Search for the word "This" in the entries. Each line that holds it should be copied.
---+---
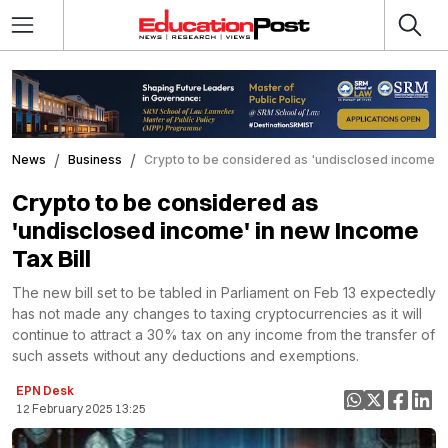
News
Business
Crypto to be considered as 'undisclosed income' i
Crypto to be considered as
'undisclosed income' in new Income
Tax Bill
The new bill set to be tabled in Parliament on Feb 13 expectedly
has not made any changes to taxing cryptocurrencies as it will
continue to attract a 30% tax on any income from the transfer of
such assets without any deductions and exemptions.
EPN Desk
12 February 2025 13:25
---+---
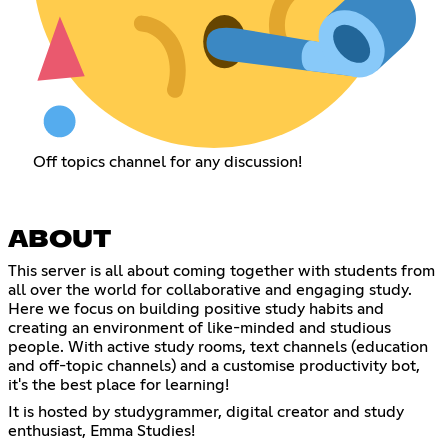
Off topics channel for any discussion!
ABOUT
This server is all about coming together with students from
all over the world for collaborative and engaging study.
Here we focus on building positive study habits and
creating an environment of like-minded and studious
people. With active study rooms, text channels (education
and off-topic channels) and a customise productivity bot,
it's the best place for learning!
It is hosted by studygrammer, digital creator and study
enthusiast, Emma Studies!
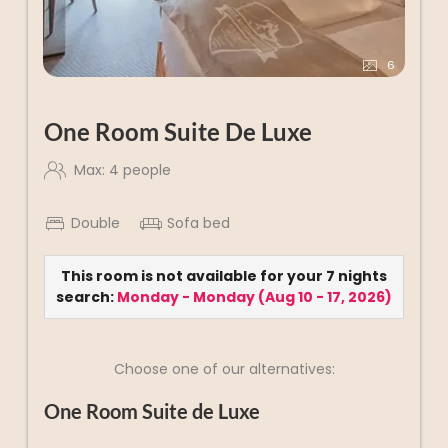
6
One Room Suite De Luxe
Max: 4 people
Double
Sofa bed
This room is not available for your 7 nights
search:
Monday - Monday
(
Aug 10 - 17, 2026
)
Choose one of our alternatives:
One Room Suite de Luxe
---+---
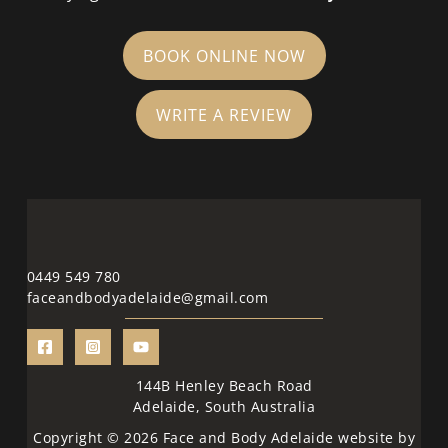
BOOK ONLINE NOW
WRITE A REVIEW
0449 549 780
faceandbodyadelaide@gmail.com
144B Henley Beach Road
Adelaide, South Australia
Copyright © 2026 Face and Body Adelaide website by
---+---
- [Answer section]:
This server is all about coming together with students from
This room is not available for your 7 nights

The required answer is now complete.